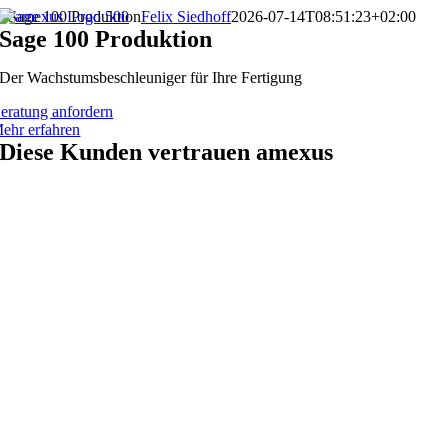
Zum
Sage 100 Produktion
Felix Siedhoff
2026-07-14T08:51:23+02:00
Inhalt
Sage 100 Produktion
springen
Der Wachstumsbeschleuniger für Ihre Fertigung
eratung anfordern
ehr erfahren
Diese Kunden vertrauen amexus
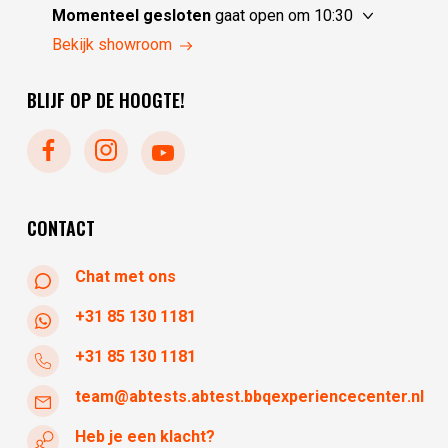
maandag
gesloten
Momenteel gesloten
gaat open om 10:30
dinsdag
10:00 - 17:30
vrijdag
10:30 - 17:30
Bekijk showroom
woensdag
10:00 - 17:30
zaterdag
10:30 - 17:30
donderdag
10:00 - 17:30
BLIJF OP DE HOOGTE!
zondag
gesloten
maandag
gesloten
dinsdag
gesloten
woensdag
10:30 - 17:30
donderdag
10:30 - 17:30
CONTACT
Chat met ons
+31 85 130 1181
+31 85 130 1181
team@abtests.abtest.bbqexperiencecenter.nl
Heb je een klacht?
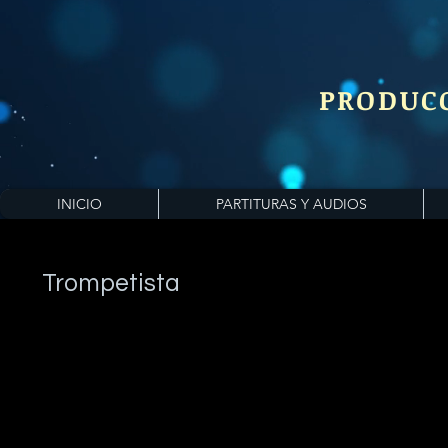
PRODUC
INICIO
PARTITURAS Y AUDIOS
Trompetista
::::::
(What is being asked): Take the entries shown above and quote them verbatim, passing over the pictures.

(Response to this exercise):
Zum
Sage 100 Produktion
Felix Siedhoff
2026-07-14T08:51:23+02:00
Inhalt
Sage 100 Produktion
springen
Der Wachstumsbeschleuniger für Ihre Fertigung
eratung anfordern
ehr erfahren
Diese Kunden vertrauen amexus
maandag
gesloten
Momenteel gesloten
gaat open om 10:30
dinsdag
10:00 - 17:30
vrijdag
10:30 - 17:30
Bekijk showroom
woensdag
10:00 - 17:30
zaterdag
10:30 - 17:30
donderdag
10:00 - 17:30
BLIJF OP DE HOOGTE!
zondag
gesloten
maandag
gesloten
dinsdag
gesloten
woensdag
10:30 - 17:30
donderdag
10:30 - 17:30
CONTACT
Chat met ons
+31 85 130 1181
+31 85 130 1181
team@abtests.abtest.bbqexperiencecenter.nl
Heb je een klacht?
PRODUC
INICIO
PARTITURAS Y AUDIOS
Trompetista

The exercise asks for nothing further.